Hi, I’m currently trying to fix a few issues so I can run the benchmark properly. At the moment, it crashes when MTP > 2. But yes, of course, I can push my work to your repo. I just want to make sure I’m doing it the right way. The goal is to contribute usefully, not to push something pointless.
FWIW in case others didn’t see it, the original reddit post was edited with this:
EDIT: BASICALLY IGNORE THESE RESULTS OF below, because I coudn’t reproduce them with respect to speed, while controlling vor variables of thinking enabled and MTP. While controlling for them i saw maybe a 2.5 to 6 percent increase, which is probably within MOE. My apologies on this one folks.

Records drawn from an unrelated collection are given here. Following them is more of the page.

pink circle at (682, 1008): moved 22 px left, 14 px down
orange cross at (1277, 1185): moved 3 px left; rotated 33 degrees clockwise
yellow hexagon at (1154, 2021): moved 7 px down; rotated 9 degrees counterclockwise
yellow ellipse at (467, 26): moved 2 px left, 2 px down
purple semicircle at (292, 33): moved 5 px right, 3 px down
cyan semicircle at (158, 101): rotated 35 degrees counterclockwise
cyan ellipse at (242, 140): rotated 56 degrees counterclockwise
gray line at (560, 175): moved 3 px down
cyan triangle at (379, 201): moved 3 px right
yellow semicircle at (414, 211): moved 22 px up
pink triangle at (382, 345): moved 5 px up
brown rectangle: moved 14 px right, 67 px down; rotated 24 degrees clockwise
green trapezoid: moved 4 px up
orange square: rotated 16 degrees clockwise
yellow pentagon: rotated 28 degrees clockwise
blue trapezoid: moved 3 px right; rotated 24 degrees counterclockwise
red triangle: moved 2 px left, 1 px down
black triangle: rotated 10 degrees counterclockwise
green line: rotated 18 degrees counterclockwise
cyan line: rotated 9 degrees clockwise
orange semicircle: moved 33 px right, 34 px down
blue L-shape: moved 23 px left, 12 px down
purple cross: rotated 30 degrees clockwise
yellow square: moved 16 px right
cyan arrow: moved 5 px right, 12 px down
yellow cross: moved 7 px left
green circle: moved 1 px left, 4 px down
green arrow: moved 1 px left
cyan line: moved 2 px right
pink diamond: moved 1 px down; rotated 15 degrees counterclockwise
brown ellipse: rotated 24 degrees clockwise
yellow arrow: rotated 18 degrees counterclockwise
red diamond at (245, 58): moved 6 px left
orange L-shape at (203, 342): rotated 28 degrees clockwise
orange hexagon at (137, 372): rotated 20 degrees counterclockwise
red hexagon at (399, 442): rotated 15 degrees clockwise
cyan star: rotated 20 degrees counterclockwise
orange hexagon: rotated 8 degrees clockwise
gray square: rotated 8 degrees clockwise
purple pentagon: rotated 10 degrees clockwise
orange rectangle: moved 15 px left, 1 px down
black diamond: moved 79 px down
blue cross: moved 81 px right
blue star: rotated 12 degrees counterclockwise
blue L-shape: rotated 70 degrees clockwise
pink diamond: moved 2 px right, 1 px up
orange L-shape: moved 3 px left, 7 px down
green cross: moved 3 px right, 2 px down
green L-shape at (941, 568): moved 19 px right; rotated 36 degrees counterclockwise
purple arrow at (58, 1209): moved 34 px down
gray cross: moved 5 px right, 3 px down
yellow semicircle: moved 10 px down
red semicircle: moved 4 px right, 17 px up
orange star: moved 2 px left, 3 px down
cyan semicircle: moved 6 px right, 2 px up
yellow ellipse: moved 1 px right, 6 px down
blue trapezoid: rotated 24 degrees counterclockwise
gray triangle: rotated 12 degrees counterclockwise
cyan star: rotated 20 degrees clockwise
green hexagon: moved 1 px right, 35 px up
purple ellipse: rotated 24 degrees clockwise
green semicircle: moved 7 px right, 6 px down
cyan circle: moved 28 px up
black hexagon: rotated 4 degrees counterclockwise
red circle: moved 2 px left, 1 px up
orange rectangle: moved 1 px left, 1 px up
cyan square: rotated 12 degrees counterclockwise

Im sorry.
An increase is still an increase, but if I’m understanding the edit properly, it’s not the jump that was originally described.
After the feedback here, I reran the tests with llama-benchy instead of relying on my initial manual measurements and vLLM throughput logs.
My original post reported 19.6 tok/s with MTP=3, but after digging deeper, that number was misleading for real user-visible throughput. The vLLM logs were clearly not the right metric to use here for speculative decoding on this setup.
Using llama-benchy, the best stable result I can get on a single DGX Spark with Qwen3.5-122B-A10B-NVFP4 is actually with MTP disabled:
llama-benchy results
MTP=0
| model | test | t/s | peak t/s | ttfr (ms) | est_ppt (ms) | e2e_ttft (ms) |
|---|---|---|---|---|---|---|
| sehyo/Qwen3.5-122B-A10B-NVFP4 | pp128 | 264.74 ± 184.85 | 11084.43 ± 15212.30 | 11083.72 ± 15212.30 | 11084.50 ± 15212.31 | |
| sehyo/Qwen3.5-122B-A10B-NVFP4 | tg256 | 14.31 ± 0.07 | 15.00 ± 0.00 |
MTP=1
| model | test | t/s | peak t/s | ttfr (ms) | est_ppt (ms) | e2e_ttft (ms) |
|---|---|---|---|---|---|---|
| sehyo/Qwen3.5-122B-A10B-NVFP4 | pp128 | 245.77 ± 122.02 | 847.31 ± 647.26 | 846.20 ± 647.26 | 847.37 ± 647.27 | |
| sehyo/Qwen3.5-122B-A10B-NVFP4 | tg256 | 11.86 ± 0.10 | 13.00 ± 0.00 |
I also tested MTP=2, and llama-benchy crashes on the third pass on my setup, so that configuration is not stable here.
So the corrected conclusion is:
MTP=0is currently the best stable configuration on my DGX SparkMTP=1is slower than no MTPMTP=2is unstable underllama-benchy- the previous
~19.6 tok/snumber from my original post should not be treated as real end-user throughput
In short, the best stable throughput I can currently reproduce is 14.31 tok/s with MTP=0.
Thanks to the people here who pushed me to validate this with llama-benchy instead of relying on the raw vLLM logs.
Good thing he corrected himself. Is it just me or is the AI psychosis fueled “break through” posts are becoming more frequent?
I got a decent boost with this PR + CUTLASS 4.4.2.
It seems we’re still far from AGI. Hold on to your brains fellas, we’re going to need all of them for quite some time still.